Production Company: Netflix
Velvet Buzzsaw, a film about the upper echelons of the critics, curators and dealers in the artistic society of Las Angeles, is a brilliant piece of stylish, well-written, self-satirizing and intentionally superficial cinema.
I was absolutely captivated by the trailer before the film's release on the streaming platform - it suggested absurdity, horror, beauty and caricature performances from the art world. I wasn't disappointed.
So much of what cinema tries to do now is to over complicate a plot, bloat a story line and try to please everyone until your audience is mainstream and the film is mundane. I haven't written a blog piece about a film for a few months, so uninspired by cinema recently (my fault for missing my beloved Berlinale this winter.) However, here I am, already excited about a re-watch. That's also the great thing about watching film on a streaming service. Hit replay.
Netflix took a chance on Dan Gilroy's follow-up to Nightcrawer - the brilliantly grotesque, neon-seeped tale of the bottom feeders of LA. Here he turns his attention to the elite society of the very same city. The film debuted at Sundance 2019, describing itself as a horror-thriller hybrid and boasting a cast of genius character-actors led by Jake Gyllenhaal as Morf, an unapologetic art critic with ruthlessly discerning taste and the very best lines, delivered in hilarious deadpan. Rene Russo is punk princess turned art dealer to the rich, practically running the town. Toni Collette, complete with art house blonde bob, is pitch-perfect as Gretchen - a curator of the people turned sell-out art dealer. British actress Zawe Ashton is Josephina, full of delicious melancholy and carefully calculating, who longs to be part of the crowd.
It is Josephina who discovers the dead body of her neighbour on the staircase. Shaken, she learns that he was an artist who demanded that all of his paintings be destroyed when he died. Intrigued, she enters his home and is mesmirised by what she finds; dark imagery painted by an obviously unhinged mind. She knows immediately that her crowd will love it.

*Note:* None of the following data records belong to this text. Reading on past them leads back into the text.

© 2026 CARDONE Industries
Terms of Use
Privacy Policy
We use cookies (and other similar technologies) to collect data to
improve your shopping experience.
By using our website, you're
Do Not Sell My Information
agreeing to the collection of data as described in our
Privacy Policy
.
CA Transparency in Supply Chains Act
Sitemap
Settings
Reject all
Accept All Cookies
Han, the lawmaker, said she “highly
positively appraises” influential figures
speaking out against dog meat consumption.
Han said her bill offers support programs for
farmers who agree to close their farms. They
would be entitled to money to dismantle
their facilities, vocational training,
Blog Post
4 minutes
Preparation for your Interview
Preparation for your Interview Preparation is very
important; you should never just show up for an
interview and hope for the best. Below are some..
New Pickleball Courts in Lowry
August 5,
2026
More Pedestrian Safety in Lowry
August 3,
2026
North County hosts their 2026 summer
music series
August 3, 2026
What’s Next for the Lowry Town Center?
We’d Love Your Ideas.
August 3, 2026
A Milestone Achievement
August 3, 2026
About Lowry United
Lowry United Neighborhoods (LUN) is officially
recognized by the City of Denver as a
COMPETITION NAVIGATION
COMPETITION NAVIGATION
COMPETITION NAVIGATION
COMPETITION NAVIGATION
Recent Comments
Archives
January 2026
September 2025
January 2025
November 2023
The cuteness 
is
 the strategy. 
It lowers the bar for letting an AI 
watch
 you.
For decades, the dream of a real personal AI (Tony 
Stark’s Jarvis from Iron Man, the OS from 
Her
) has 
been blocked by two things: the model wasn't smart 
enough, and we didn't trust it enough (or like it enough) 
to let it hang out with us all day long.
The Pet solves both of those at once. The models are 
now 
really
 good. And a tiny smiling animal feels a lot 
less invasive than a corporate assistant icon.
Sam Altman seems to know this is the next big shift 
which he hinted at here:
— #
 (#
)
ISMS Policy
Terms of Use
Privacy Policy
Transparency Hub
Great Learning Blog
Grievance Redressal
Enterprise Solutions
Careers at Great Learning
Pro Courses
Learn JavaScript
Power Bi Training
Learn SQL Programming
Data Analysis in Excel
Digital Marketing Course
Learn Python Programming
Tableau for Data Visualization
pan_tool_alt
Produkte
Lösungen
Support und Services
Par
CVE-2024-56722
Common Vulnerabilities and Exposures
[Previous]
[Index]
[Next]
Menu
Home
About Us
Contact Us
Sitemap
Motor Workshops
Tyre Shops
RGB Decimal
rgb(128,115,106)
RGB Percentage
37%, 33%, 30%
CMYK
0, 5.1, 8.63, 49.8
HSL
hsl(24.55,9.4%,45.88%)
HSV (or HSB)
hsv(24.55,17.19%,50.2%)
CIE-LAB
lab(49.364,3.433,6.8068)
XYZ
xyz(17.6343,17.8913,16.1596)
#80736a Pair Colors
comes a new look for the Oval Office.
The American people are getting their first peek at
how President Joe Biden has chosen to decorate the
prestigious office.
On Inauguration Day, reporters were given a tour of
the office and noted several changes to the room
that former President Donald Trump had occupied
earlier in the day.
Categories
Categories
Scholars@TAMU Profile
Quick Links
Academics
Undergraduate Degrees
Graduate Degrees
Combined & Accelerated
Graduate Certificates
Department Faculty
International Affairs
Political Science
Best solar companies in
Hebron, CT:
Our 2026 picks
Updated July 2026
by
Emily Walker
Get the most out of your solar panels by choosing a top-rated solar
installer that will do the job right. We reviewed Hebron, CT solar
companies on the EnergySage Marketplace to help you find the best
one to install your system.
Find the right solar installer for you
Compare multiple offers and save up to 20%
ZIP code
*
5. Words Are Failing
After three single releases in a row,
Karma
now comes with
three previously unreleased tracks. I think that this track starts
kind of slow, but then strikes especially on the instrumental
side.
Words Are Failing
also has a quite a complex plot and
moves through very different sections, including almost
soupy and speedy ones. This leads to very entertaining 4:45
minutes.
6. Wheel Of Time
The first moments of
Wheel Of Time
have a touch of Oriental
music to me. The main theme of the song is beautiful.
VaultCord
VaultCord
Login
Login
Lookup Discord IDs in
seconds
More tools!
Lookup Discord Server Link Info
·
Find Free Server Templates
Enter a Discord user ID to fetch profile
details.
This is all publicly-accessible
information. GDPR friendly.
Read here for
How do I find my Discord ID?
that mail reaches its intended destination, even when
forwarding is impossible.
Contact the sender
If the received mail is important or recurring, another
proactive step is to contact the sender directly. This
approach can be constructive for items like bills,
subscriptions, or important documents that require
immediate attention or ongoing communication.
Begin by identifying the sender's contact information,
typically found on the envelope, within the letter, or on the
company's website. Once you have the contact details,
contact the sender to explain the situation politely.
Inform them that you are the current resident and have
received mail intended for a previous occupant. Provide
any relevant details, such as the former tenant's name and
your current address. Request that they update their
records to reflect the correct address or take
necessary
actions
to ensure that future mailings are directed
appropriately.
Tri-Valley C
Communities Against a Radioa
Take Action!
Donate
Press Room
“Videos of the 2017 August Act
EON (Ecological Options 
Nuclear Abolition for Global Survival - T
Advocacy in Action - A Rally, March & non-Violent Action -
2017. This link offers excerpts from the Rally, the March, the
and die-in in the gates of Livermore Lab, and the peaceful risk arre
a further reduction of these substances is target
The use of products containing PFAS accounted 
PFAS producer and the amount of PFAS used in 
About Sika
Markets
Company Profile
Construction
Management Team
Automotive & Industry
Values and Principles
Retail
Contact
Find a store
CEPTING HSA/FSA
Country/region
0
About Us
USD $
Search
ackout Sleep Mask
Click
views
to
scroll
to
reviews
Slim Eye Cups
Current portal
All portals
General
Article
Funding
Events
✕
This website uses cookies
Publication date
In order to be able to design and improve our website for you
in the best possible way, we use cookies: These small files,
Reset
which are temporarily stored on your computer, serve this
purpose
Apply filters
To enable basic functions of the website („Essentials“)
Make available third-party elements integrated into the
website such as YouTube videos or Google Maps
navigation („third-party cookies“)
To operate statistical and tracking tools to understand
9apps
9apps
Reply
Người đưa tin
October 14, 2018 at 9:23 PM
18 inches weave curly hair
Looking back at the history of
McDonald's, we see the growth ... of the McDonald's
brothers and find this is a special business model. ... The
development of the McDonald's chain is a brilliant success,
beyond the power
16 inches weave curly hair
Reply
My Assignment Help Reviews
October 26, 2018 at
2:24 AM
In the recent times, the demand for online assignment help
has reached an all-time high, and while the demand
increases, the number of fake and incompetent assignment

As these paintings begin to gain popularity, something very strange is happening to those who spend too much time around them. The thriller turns to old school horror as we are treated to a variety of scares; both creative and fascinating - one of my favourite scenes is where the art consumes the human, literally.
At times, it is true that the film struggles with it's identity, swinging from horror to comedy to melodrama - but that's what I find so interesting about it. The film is also very shallow, but it is a pastiche of a shallow world. Art for money, money for art.
I'll leave it there. As Morf states, critique is so limiting and emotionally draining. I hope you enjoy.